Süleyman Üstün bir sendika eğitimcisi. 80 yaşında idi; 2007 yılında kendisini hâlâ verimli olduğu bir dönemde kaybettik. Ondan dinlediğim bir öyküyü
paylaşmak istiyorum.
1980 öncesinde DİSK'in "devrimci"
bir sendikal örgüt olduğu, toplumda ezilenlerin umudu olduğu
dönemde kendisi de DİSK'te, Maden İş'te ve diğer kardeş
sendikalarda eğitimcilik yapıyor. DİSK bir çekim merkezine
dönüştüğü için, bağımsız sendikaların yanı sıra, kimi
Türk İş sendikaları da DİSK'e girmek istiyorlardı. Bu
sendikalardan biri de, DİSK'in örgütlü olmadığı bir
işkolundan, belediye işkolundan gelecek olan Genel İş
sendikasıydı. Genel İş'in DİSK'e başvurusu 11 Haziran
1976'da kabul edildi. Genel İş üyeleri belediye işkolunda
çalışan işçileri örgütlediği, bu işkolunun özelliğinden
dolayı en görünen kesimleri temizlik işleri olduğu için, daha
mücadeleci ve sert bir karaktere sahip metal işkolunda çalışan
kimi işçiler tarafından yanlış bir değerlendirme ile "çöpçüler
sendikası" olarak nitelenirdi. Sendikada da bu konuda aşırı bir
duyarlılık olduğundan, eskiden "çöpçü" olarak tanımlanan
birimler, sonradan "temizlik hizmetlisi" olarak adlandırılmaya
başlanmıştı. Örtük biçimde de olsa küçümseme içerdiğini
düşündükleri çöpçü sıfatının unutulması için büyük
hassasiyet gösteriliyordu.
Sendikanın DİSK'e girmesinden sonra geleneksel olarak DİSK'in ne olup ne olmadığının anlatılacağı
bir toplantı yapılıyor. Bu toplantıda hem yeni üyelere hoşgeldiniz denmesi, hem de DİSK'in kısaca ilkelerinin
aktarılması planlanıyor. Konuşmacılardan biri de Süleyman Hoca.
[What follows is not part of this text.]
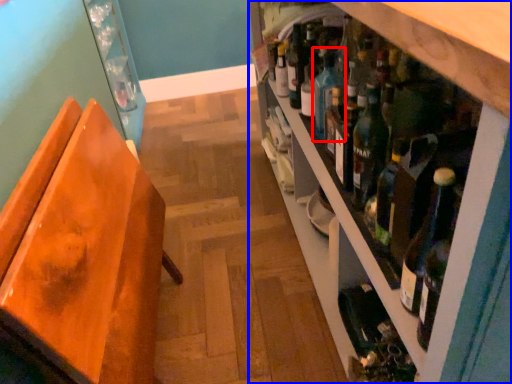 Question: Among these objects, which one is nearest to the camera, teal (highlighted by a red box) or shelf (highlighted by a blue box)?

Choices:
 (A) teal
 (B) shelf

Answer: (B) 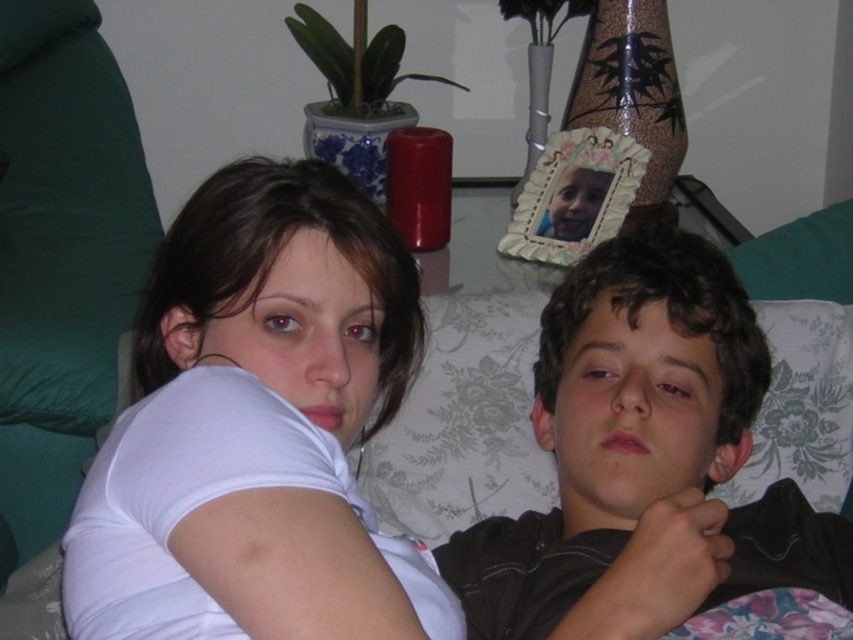 In the scene shown: You are a photographer setting up for a group photo. You notice the white matte shirt at upper left and the dark brown curly hair at center in your frame. Which object is closer to the camera?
Süleyman Hoca kürsüye çıkıyor, şöyle bir bütün salonu gözleriyle tarıyor ve gür bir sesle,
"ÇÖPÇÜLER! Hepiniz hoşgeldiniz" diyor. Tabii ki bütün salonda buz gibi bir hava esiyor. Sesler kesiliyor. Salondaki
kayıtsızlar bile gözleri faltaşı gibi açılmış vaziyette kürsüye bakmaya başlıyor. Sanki bir anda herkes kürsüye hücum
edip toplantıyı darmadağın edecek gibi, çıt çıkarsan duyulacak bir sessizlik yaşanıyor. Süleyman Hoca, tane tane
konuşmaya başlıyor sonra:
"Sizlere çöpçü dediler, sizleri küçümsediler. Ne iş yapar ki bunlar dediler. Çöpçü ne işe
yarar ki dediler. Cahildir, okumamıştır, elinden başka bir iş gelmediği için, almış bir süpürge bu işi yapıyordur, dediler.
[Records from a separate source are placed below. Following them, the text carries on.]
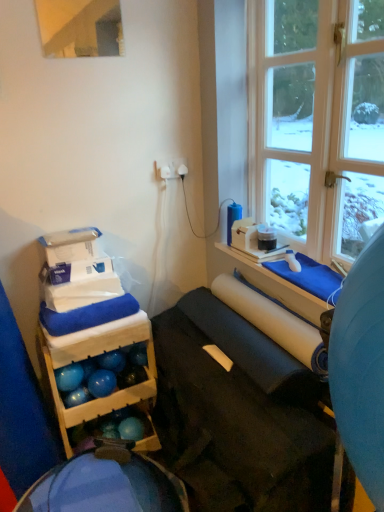 Question: Looking at the image, does white matte paper towel at center seem bigger or smaller compared to matte black yoga mat at center?

Choices:
 (A) small
 (B) big

Answer: (A)

Question: Is point (322, 361) closer or farther from the camera than point (220, 408)?

Choices:
 (A) farther
 (B) closer

Answer: (B)

Question: Based on their relative distances, which object is farther from the wooden storage at left?

Choices:
 (A) matte black yoga mat at center
 (B) clear glass window at upper right
 (C) blue fabric bean bag at lower left
 (D) white matte paper towel at center

Answer: (B)

Question: Estimate the real-world distances between objects in this image. Which object is closer to the clear glass window at upper right?

Choices:
 (A) wooden storage at left
 (B) blue fabric bean bag at lower left
 (C) matte black yoga mat at center
 (D) white matte paper towel at center

Answer: (D)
Siz, daha bir iki yıl önce büyük bir grev yaptınız; hatırlıyor musunuz? Siz dediniz ki aldığımız para yetmiyor, çocuklarımıza
et, süt alamıyoruz. Çocuklarımıza kitap alamıyoruz. Kiramızı ödeyemiyoruz. Geçinemiyoruz dediniz. Onlar size, bu aldığınız
neye yetmiyor ki, hepiniz alt tarafı çöpçüsünüz, bu bile çok size, dediler.
Siz de, gönüllü değiliz ama, madem öyle, mecbur kalırsak, bizi mecbur ederseniz, vallahi billahi biz
de grev yaparız dediniz. Yaparsanız yapın, alt tarafı çöpçüsünüz, çöpçünün grevinden ne olurmuş ki dediler.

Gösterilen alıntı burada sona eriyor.